Speaker Ryan needs a win after health care loss
Posted April 10
WASHINGTON — House Speaker Paul Ryan needs a win following the collapse of his health care bill. Achieving that won't be easy for the 47-year-old leader, whose ascent as a Republican heavyweight has been marred by an embarrassing flop on the most momentous legislation he's ever handled.
Last month's unraveling of the health care legislation, thanks to conservative versus moderate battles that still rage, tarnished Ryan's reputation as the leader who could unite a fractious GOP. Next come tax and spending fights as fraught as the party's stymied attempt to dismantle President Barack Obama's health care overhaul.
"I don't know that the Lord himself could unite our caucus," said Rep. Mike Simpson, R-Idaho.
Ryan, R-Wis., will need all the clout he can muster to succeed with those upcoming bills and with continuing attempts to resurrect the health care legislation. He cannot afford another reversal without risking further erosion of his own power, though no one says his hold on the speakership is in imminent jeopardy.
"He's got to show movement, either on health care and-or other issues," said former Senate Majority Leader Trent Lott, R-Miss. Lott said the health care retreat "makes it harder, but it makes it also more important that they get these other things done."
After Congress' two-week recess, House leaders plan to focus on a bill preventing a late-April government shutdown and on a plan to revamp the federal tax system. Guiding them will be Ryan, the 2012 GOP vice presidential nominee. He was pressed into the speaker's job in 2015 as a telegenic star who appealed to all segments of the party, replacing the ousted Rep. John Boehner, R-Ohio.
Fast forward to now.
Republicans have yet to heal from the events of March 24, when Ryan abruptly canceled a House vote on the health care bill because opposition from both wings of the party would have sunk it. The retreat wounded President Donald Trump and Ryan, who along with other Republicans, long made repealing Obama's 2010 law a campaign pledge — only to lay an egg three months into uncontested GOP control of Washington.
"It was not a good day, I totally agree with that," Ryan said in an interview last week.
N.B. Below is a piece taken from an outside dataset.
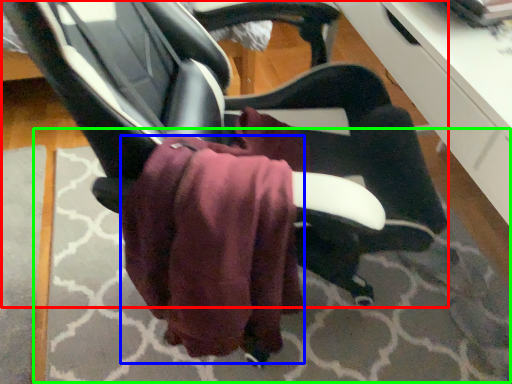 Question: Which object is positioned closest to chair (highlighted by a red box)? Select from bath towel (highlighted by a blue box) and mat (highlighted by a green box).

Choices:
 (A) bath towel
 (B) mat

Answer: (A)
There was plenty of blame all around, raising questions about how the party will band together on its upcoming agenda. Key will be Ryan's relationship with Trump, which seems functional after a presidential campaign that saw Ryan criticize Trump's comments about Hispanics and women.
Trump and moderates blame the hard-line House Freedom Caucus for resisting a health care compromise. Conservatives accuse Ryan of not consulting them early as he drafted the bill and not cracking down on recalcitrant moderates. Trump pressed GOP leaders to move quickly, in the end prematurely, in search of an early legislative triumph over solid Democratic opposition.
"The president wanted us to get it going," Ryan said. "There was a desire to get an aggressive timetable. We wanted to meet that aggressive timetable."
Ryan said that going forward, "It means we have to talk things out much, much, much more thoroughly."
Lott and others don't fault Ryan. They say the episode illustrates the depth of GOP divisions, the stubbornness of the Freedom Caucus and how little sway leaders have over today's 237 House Republicans — drawing sympathy even from Democrats.
"There are days I feel bad for him," Rep. Jim McGovern, D-Mass., said of Ryan.
Congress no longer earmarks federal spending for home-town projects, so leaders can't dangle those as carrots or sticks. For groups such as the Freedom Caucus, whose three dozen conservatives have enough leverage to derail bills, booting them off committees or tweeting against them can simply bolster their credentials as anti-establishment rebels.
"How do you play hardball when you're using a whiffle ball and a Nerf ball?" said Rep. Dennis Ross, R-Fla. "You can't do anything, so you've got to be able to, I think, appeal to their greater good, or just continue to bowl with them at the White House."
Trump used such an outing so White House officials could lobby GOP lawmakers toward a health care deal.
Ryan aides say he's sent over $16 million to the House GOP campaign committee this year, $5 million more than the 2016 first quarter, a move that can build goodwill.
On the other hand, the Congressional Leadership Fund, a political committee linked to House GOP leaders, last month removed a campaign staffer it had sent to the district of Rep. David Young, R-Iowa, after Young came out against the health care bill.
"I'm not an arm-breaker. I don't believe in that style," Ryan said. "I believe in persuading instead of intimidating."
Now, Ryan must quickly pass legislation financing federal agencies or face a government shutdown days after Congress returns from its break.
Trump and his allies want it to include money for his proposed border wall with Mexico and a boost for the Pentagon. Ryan may encounter conservative opposition and need Democratic votes to pass it — a tactic that got Boehner in trouble with his party's right wing.
Also ahead is tax legislation. Republicans are divided over a Ryan-backed proposal to tax imports and which tax provisions to end to help lower rates.